Seven years ago, as publishers were using header bidding to level the online auction with Google, Prebid was a bit of open-source header-bidding code developed by AppNexus.
Fast-forward to today, and that code is now Prebid.org, a standalone industry standards body producing widely adopted open-source tech.
The story of how Prebid.org came to be – and almost didn’t – is an important one for the industry. Not just for the Prebid organization, but as an example of how smaller, independent players in the space might support one another, as everyone bows under the weight of Google’s incumbency.
Prebid.org actually had a chance to join the IAB Tech Lab in 2021. AdExchanger learned from two sources with knowledge of the matter that Tony Katsur submitted a proposal to acquire the open-source standards group shortly after taking over as Tech Lab CEO.

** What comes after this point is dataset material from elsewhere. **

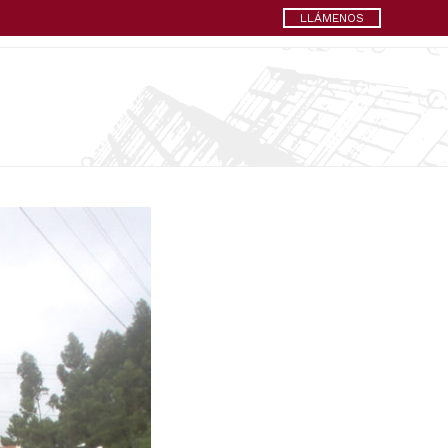
LLÁMENOS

Katsur submitted a short, written proposal for how a potential merger between Prebid and the IAB Tech Lab might work, said one Prebid board member. It was not an offer with a dollar figure.
The Prebid board declined the offer and, shortly thereafter, formalized as a standalone standards org, including hiring Mike Racic as the first president in 2022.
The failed proposal to merge was, in fact, the second time Prebid and the IAB Tech Lab tried to come together. And the reasons why Prebid never became part of the IAB Tech Lab speak to the power dynamics at play within ad tech.
Pre-Prebid
Back in 2017, when Prebid was first taking off as a header-bidding wrapper, AppNexus and other ad tech companies advocated to incorporate the header-bidding spec into the IAB Tech Lab, according to Brian O’Kelley, former CEO of AppNexus, who dredged up the Prebid saga in his testimony during the DOJ-Google ad tech antitrust trial.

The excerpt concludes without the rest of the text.